Share
April 8, 2013 3:45 AM, EDT

Auto Haulers See Major Gains as U.S. Retail Sales Surge

By Rip Watson, Senior Reporter

This story appears in the April 8 print edition of Transport Topics.

Auto haulers, who have struggled during five years of depressed sales of cars and light trucks, are finally enjoying some good times.



March vehicle sales reached 15.22 million on an annualized basis, WardsAuto.com reported April 2, keeping new car and light-truck production above 15 million for the fifth consecutive month.

“Business is good,” Robert Farrell, executive director of American Trucking Associations’ Automobile Carriers Conference, told Transport Topics. “Everyone is busy, and the trucks are full.”

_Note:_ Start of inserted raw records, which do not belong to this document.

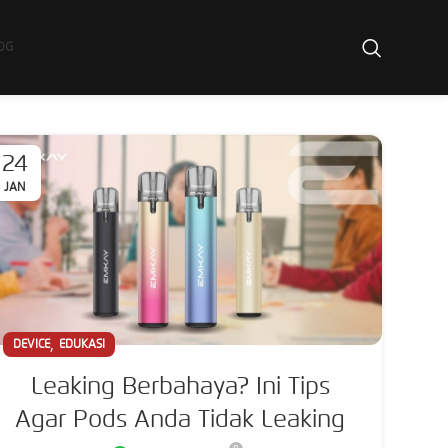
OG
24
JAN
,
DEVICE
EDUKASI
Leaking Berbahaya? Ini Tips
Agar Pods Anda Tidak Leaking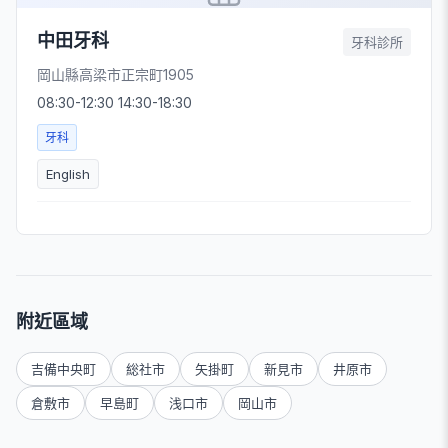
中田牙科
牙科診所
岡山縣高梁市正宗町1905
08:30-12:30 14:30-18:30
牙科
English
附近區域
吉備中央町
総社市
矢掛町
新見市
井原市
倉敷市
早島町
浅口市
岡山市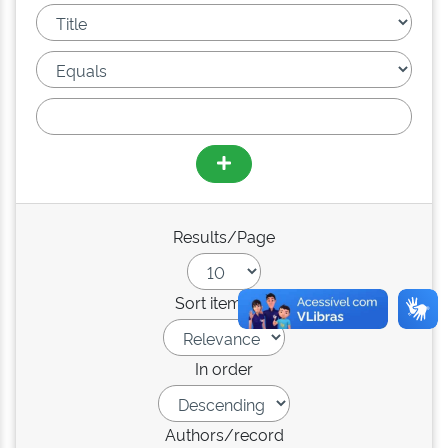
Results/Page
Sort items by
In order
Authors/record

The current sales pace was last seen in February 2008, before cratering during the recession, hitting a low of 9 million in February 2009.

“It is a good time to be in this industry,” Kathleen McCann, CEO of car hauler United Road Services, based in Romulus, Mich., told TT.

“The economic downturn was a painful time for many in the industry. But that is now behind us.”

“We are enjoying the tailwinds more than the headwinds,” she said. “We are seeing pretty robust growth; that’s good for our customers, drivers and the company as a whole.”

McCann said the company hasn’t faced equipment or driver recruitment challenges as the business has surged back.

“Business is a little stronger than forecast,” said Robert Griffin, president of Kansas City, Mo.-based Jack Cooper Transport, the largest car hauler in the nation.

At the same time, he added, “We are being very cautious. We don’t want to have a bunch of extra rigs out there.”

The careful approach to adding assets is needed to control costs and avoid overcapacity that has plagued the industry in the past, industry officials said.

McCann agreed it was important to remain disciplined and not commit more resources than needed.

Steve Tripp, head of worldwide vehicle transportation for vehicle maker Chrysler, told TT that trucking service has been solid, with adequate capacity almost everywhere at all times.

“They have learned a lesson from past bubbles,” he said. “Carriers seem to be adding equipment and hiring drivers at a reasonable pace. They are buying enough equipment to keep up with the market.”

He also said Chrysler chose to switch some new vehicle shipments to truck from rail because of railcar supply difficulties last month.

“Certainly, March was challenging for Chrysler and all the auto manufacturers,” he said. “We had a lot of railcar shortages.”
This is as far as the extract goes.